There is mention today - - in the Choice Tables" of www.nytimes.com - - of a Seattle restaurant offering (Sonoma) foie gras, poached in red wine. Does this mean that Californians can produce it, but can't sell it to California restaurants (I was told in May of this year that new state regulations have forced its removal from the menu at Anton et Michel's in Carmel - - they still do have abalone, however, albeit at outrageous prices).

Best wishes,

Rex

StCirq Jul 4th, 2004 09:06 AM

If you ever have a chance to witness the gavage, you will see the geese and ducks actually fighting with each other to be first in line to be force-fed. It does not hurt them, and as Peter pointed out, it mimics their natural urge to force feed themselves before migration.

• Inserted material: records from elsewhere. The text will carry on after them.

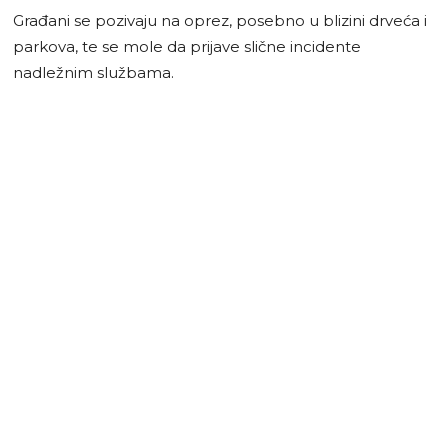
Građani se pozivaju na oprez, posebno u blizini drveća i
parkova, te se mole da prijave slične incidente
nadležnim službama.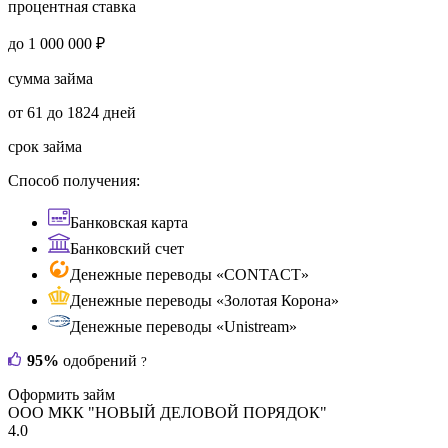
процентная ставка
до 1 000 000 ₽
сумма займа
от 61 до 1824 дней
срок займа
Способ получения:
Банковская карта
Банковский счет
Денежные переводы «CONTACT»
Денежные переводы «Золотая Корона»
Денежные переводы «Unistream»
95%
одобрений
?
Оформить займ
ООО МКК "НОВЫЙ ДЕЛОВОЙ ПОРЯДОК"
4.0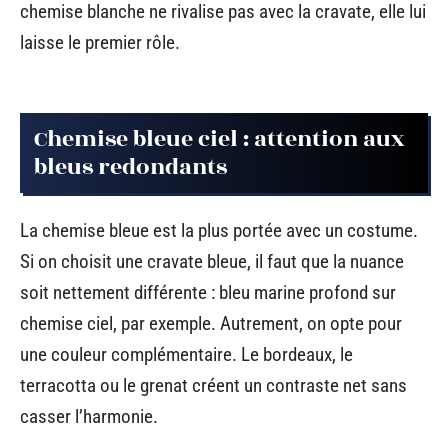
chemise blanche ne rivalise pas avec la cravate, elle lui
laisse le premier rôle.
Chemise bleue ciel : attention aux
bleus redondants
La chemise bleue est la plus portée avec un costume.
Si on choisit une cravate bleue, il faut que la nuance
soit nettement différente : bleu marine profond sur
chemise ciel, par exemple. Autrement, on opte pour
une couleur complémentaire. Le bordeaux, le
terracotta ou le grenat créent un contraste net sans
casser l’harmonie.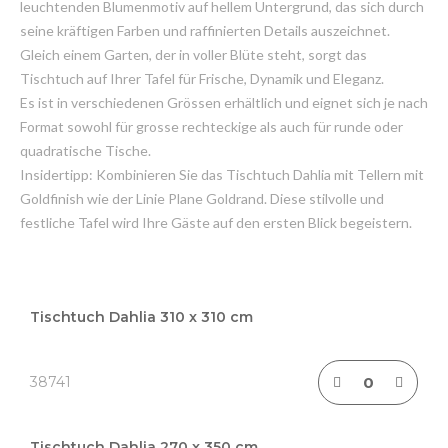
leuchtenden Blumenmotiv auf hellem Untergrund, das sich durch
seine kräftigen Farben und raffinierten Details auszeichnet.
Gleich einem Garten, der in voller Blüte steht, sorgt das
Tischtuch auf Ihrer Tafel für Frische, Dynamik und Eleganz.
Es ist in verschiedenen Grössen erhältlich und eignet sich je nach
Format sowohl für grosse rechteckige als auch für runde oder
quadratische Tische.
Insidertipp: Kombinieren Sie das Tischtuch Dahlia mit Tellern mit
Goldfinish wie der Linie Plane Goldrand. Diese stilvolle und
festliche Tafel wird Ihre Gäste auf den ersten Blick begeistern.
Grouped
product
Tischtuch Dahlia 310 x 310 cm
items
38741
Tischtuch Dahlia 270 x 350 cm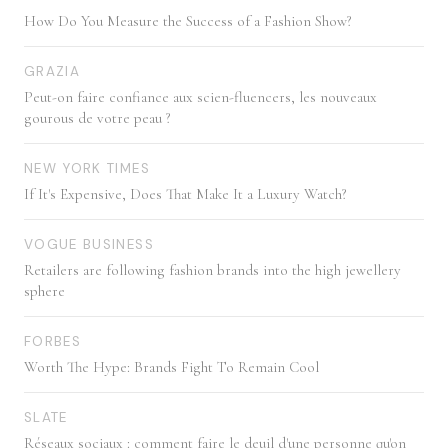
How Do You Measure the Success of a Fashion Show?
GRAZIA
Peut-on faire confiance aux scien-fluencers, les nouveaux
gourous de votre peau ?
NEW YORK TIMES
If It's Expensive, Does That Make It a Luxury Watch?
VOGUE BUSINESS
Retailers are following fashion brands into the high jewellery
sphere
FORBES
Worth The Hype: Brands Fight To Remain Cool
SLATE
Réseaux sociaux : comment faire le deuil d'une personne qu'on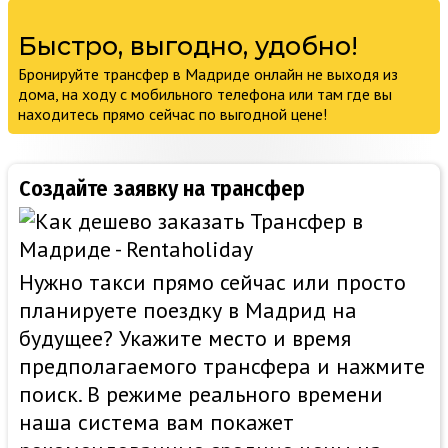
Быстро, выгодно, удобно!
Бронируйте трансфер в Мадриде онлайн не выходя из
дома, на ходу с мобильного телефона или там где вы
находитесь прямо сейчас по выгодной цене!
Создайте заявку на трансфер
Нужно такси прямо сейчас или просто
планируете поездку в Мадрид на
будущее? Укажите место и время
предполагаемого трансфера и нажмите
поиск. В режиме реального времени
наша система вам покажет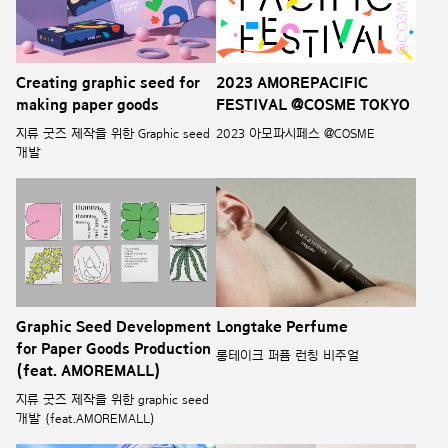
Creating graphic seed for
2023 AMOREPACIFIC
making paper goods
FESTIVAL @COSME TOKYO
지류 굿즈 제작을 위한 Graphic seed
2023 아모파시페스 @COSME
개발
Graphic Seed Development
Longtake Perfume
for Paper Goods Production
롱테이크 퍼퓸 런칭 비주얼
(feat. AMOREMALL)
지류 굿즈 제작을 위한 graphic seed
개발 (feat.AMOREMALL)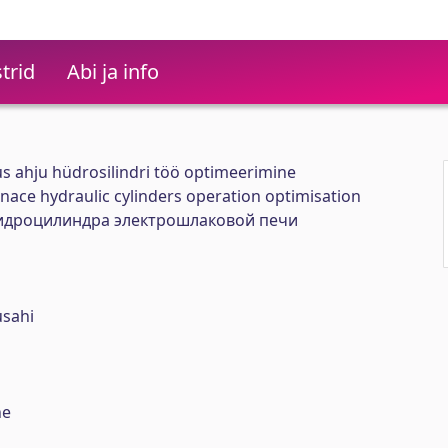
trid
Abi ja info
s ahju hüdrosilindri töö optimeerimine
rnace hydraulic cylinders operation optimisation
идроцилиндра электрошлаковой печи
usahi
ne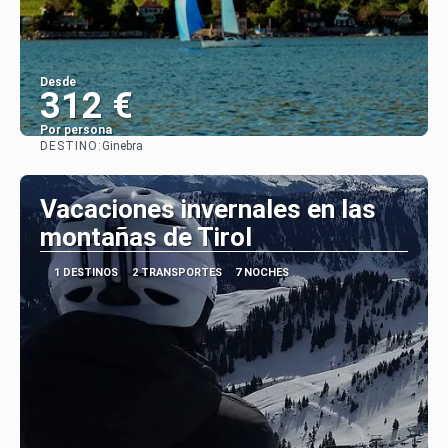
Desde
312 €
Por persona
DESTINO:
Ginebra
Ver
Vacaciones invernales en las
montañas de Tirol
1 DESTINOS
2 TRANSPORTES
7 NOCHES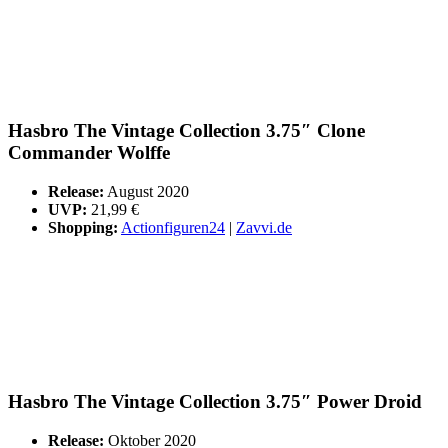
Hasbro The Vintage Collection 3.75″ Clone
Commander Wolffe
Release:
August 2020
UVP:
21,99 €
Shopping:
Actionfiguren24
|
Zavvi.de
Hasbro The Vintage Collection 3.75″ Power Droid
Release:
Oktober 2020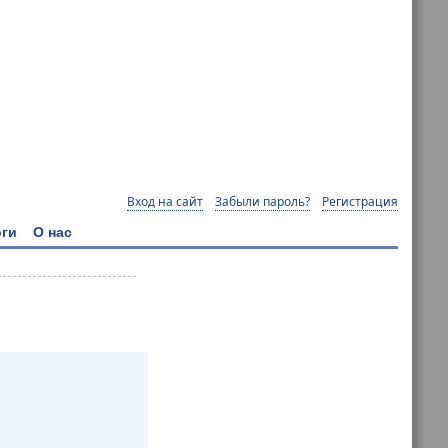
Вход на сайт
Забыли пароль?
Регистрация
ги
О нас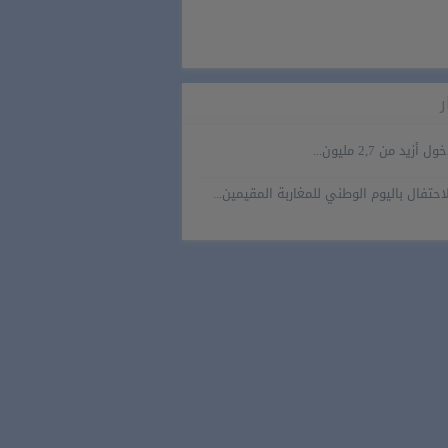
ر
ول أزيد من 2,7 مليون...
احتفال باليوم الوطني للمغاربة المقيمين...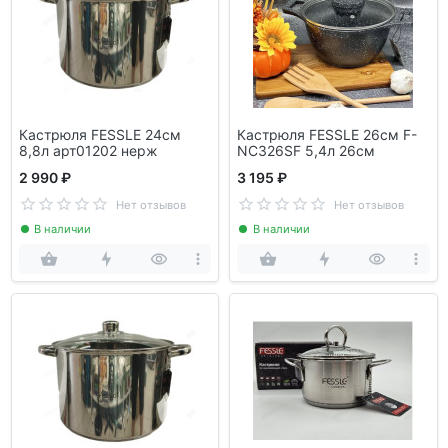
Кастрюля FESSLE 24см
Кастрюля FESSLE 26см F-
8,8л арт01202 нерж
NC326SF 5,4л 26см
2 990 ₽
3 195 ₽
Нет отзывов
Нет отзывов
В наличии
В наличии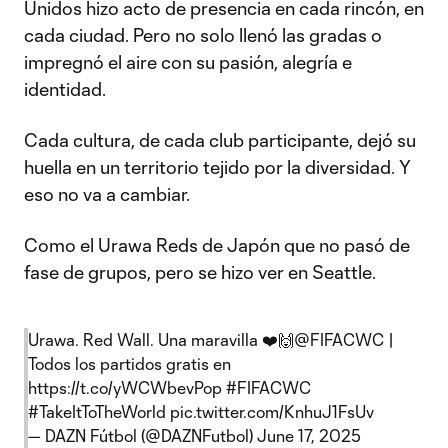
Unidos hizo acto de presencia en cada rincón, en
cada ciudad. Pero no solo llenó las gradas o
impregnó el aire con su pasión, alegría e
identidad.
Cada cultura, de cada club participante, dejó su
huella en un territorio tejido por la diversidad. Y
eso no va a cambiar.
Como el Urawa Reds de Japón que no pasó de
fase de grupos, pero se hizo ver en Seattle.
Urawa. Red Wall. Una maravilla ❤️🙌
@FIFACWC
|
Todos los partidos gratis en
https://t.co/yWCWbevPop
#FIFACWC
#TakeItToTheWorld
pic.twitter.com/KnhuJ1FsUv
— DAZN Fútbol (@DAZNFutbol)
June 17, 2025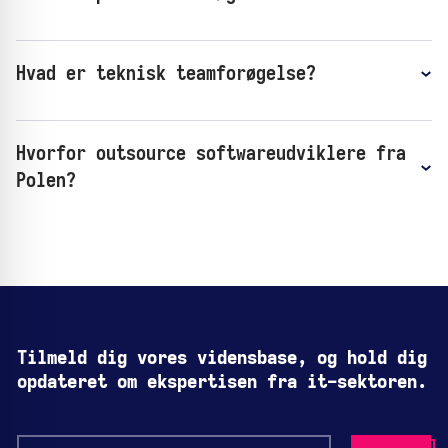
Hvad er teknisk teamforøgelse?
Hvorfor outsource softwareudviklere fra
Polen?
Tilmeld dig vores vidensbase, og hold dig
opdateret om ekspertisen fra it-sektoren.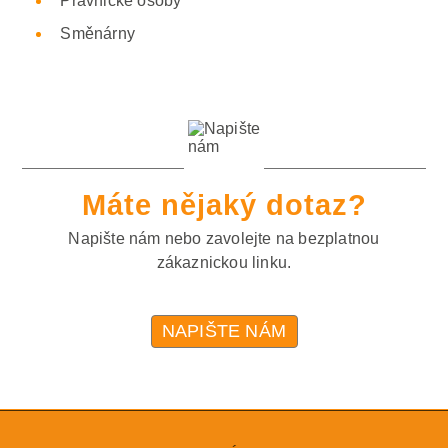
Právnické osoby
Směnárny
Máte nějaký dotaz?
Napište nám nebo zavolejte na bezplatnou
zákaznickou linku.
NAPIŠTE NÁM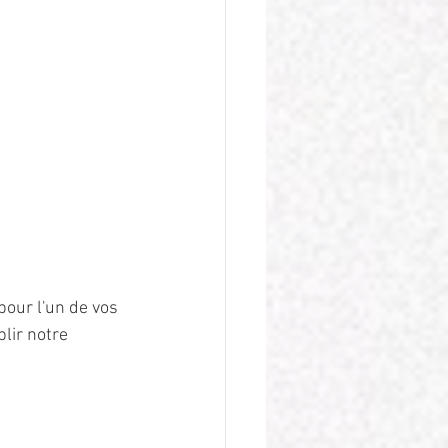
pour l'un de vos 
lir notre 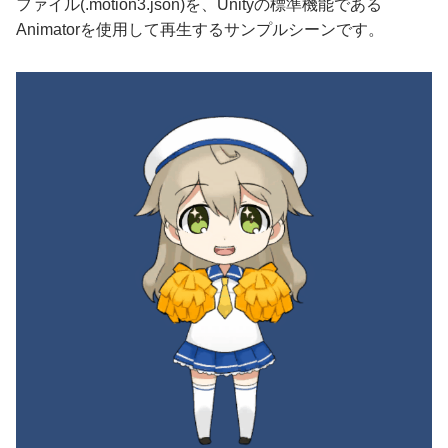
ファイル(.motion3.json)を、Unityの標準機能である
Animatorを使用して再生するサンプルシーンです。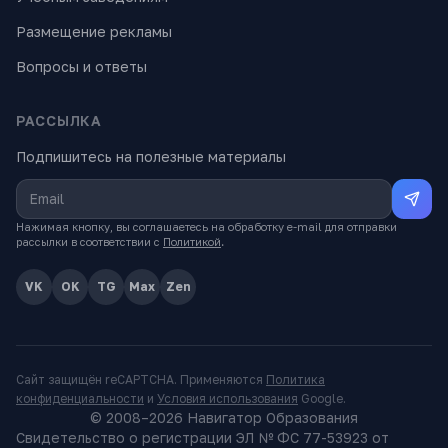
Размещение рекламы
Вопросы и ответы
РАССЫЛКА
Подпишитесь на полезные материалы
Нажимая кнопку, вы соглашаетесь на обработку e-mail для отправки
рассылки в соответствии с
Политикой
.
VK
OK
TG
Max
Zen
Сайт защищён reCAPTCHA. Применяются
Политика
конфиденциальности
и
Условия использования
Google.
© 2008–
2026
Навигатор Образования
Свидетельство о регистрации ЭЛ № ФС 77-53923 от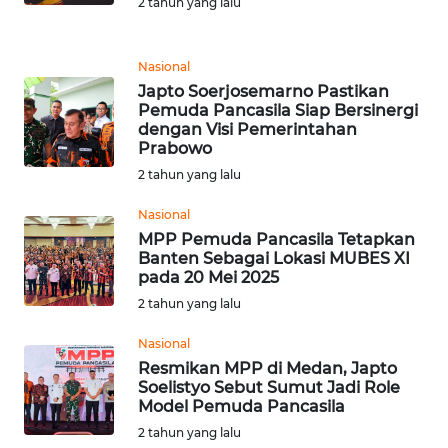
2 tahun yang lalu
WN
Nasional
KALTARA
Japto Soerjosemarno Pastikan
Pemuda Pancasila Siap Bersinergi
WN
dengan Visi Pemerintahan
KALSEL
Prabowo
2 tahun yang lalu
WN
Nasional
KALTIM
MPP Pemuda Pancasila Tetapkan
Banten Sebagai Lokasi MUBES XI
WN
pada 20 Mei 2025
SULSEL
2 tahun yang lalu
WN
Nasional
GORONTALO
Resmikan MPP di Medan, Japto
Soelistyo Sebut Sumut Jadi Role
Model Pemuda Pancasila
WN
2 tahun yang lalu
SULUT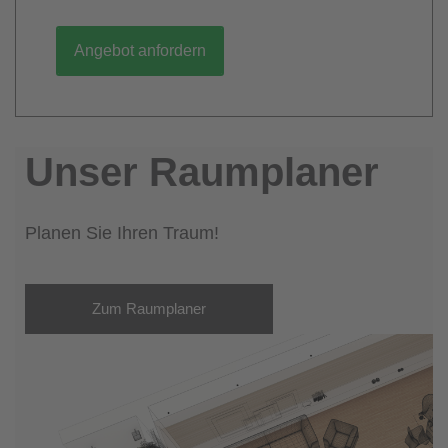
Angebot anfordern
Unser Raumplaner
Planen Sie Ihren Traum!
Zum Raumplaner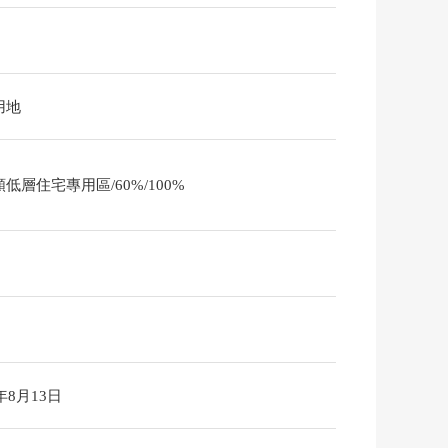
用地
低層住宅專用區/60%/100%
6年8月13日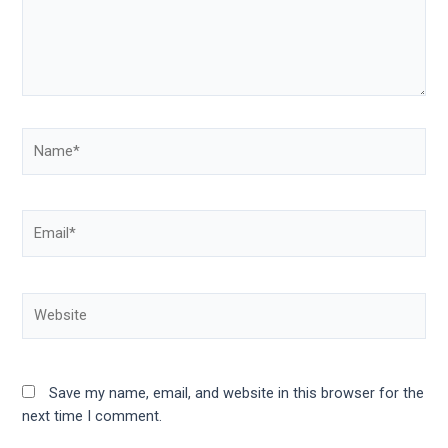
Save my name, email, and website in this browser for the
next time I comment.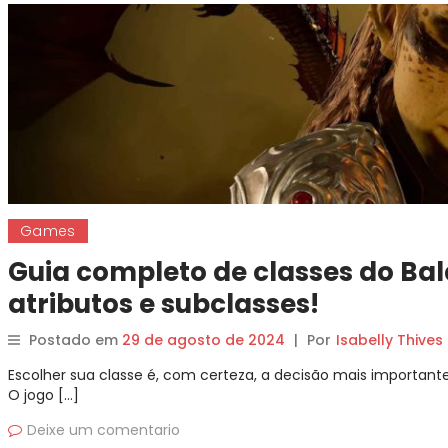
Games
Guia completo de classes do Baldu
atributos e subclasses!
Postado em
29 de agosto de 2024
|
Por
Isabelly Thives
Escolher sua classe é, com certeza, a decisão mais important
O jogo […]
Deixe um comentario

mgmargate Jul 4th, 2004 09:08 AM

I don't eat anything I can't pronounce.

Gretchen Jul 4th, 2004 09:34 AM

Two different preparations of foie gras are being discussed and are available widely in France. The tinned foie gras is partially or totally cooked and is similar in texture to pate and is spread on baguette or possibly served with a salad with a simple vinaigrette. The sublime foie gras is the rapidly seared foie gras often served with a fruit compote of some sort and a glass of a sweetish wine such as a Sauternes. It is seared very quickly and served a bit rare--otherwise the fatty liver would become a very expensive oil in the frying pan.
Just was treated to foie gras with apricot at Jean Georges in NYC.

m_kingdom2 Jul 4th, 2004 09:39 AM

Truffled apples are a superbly indulgent accompaniment...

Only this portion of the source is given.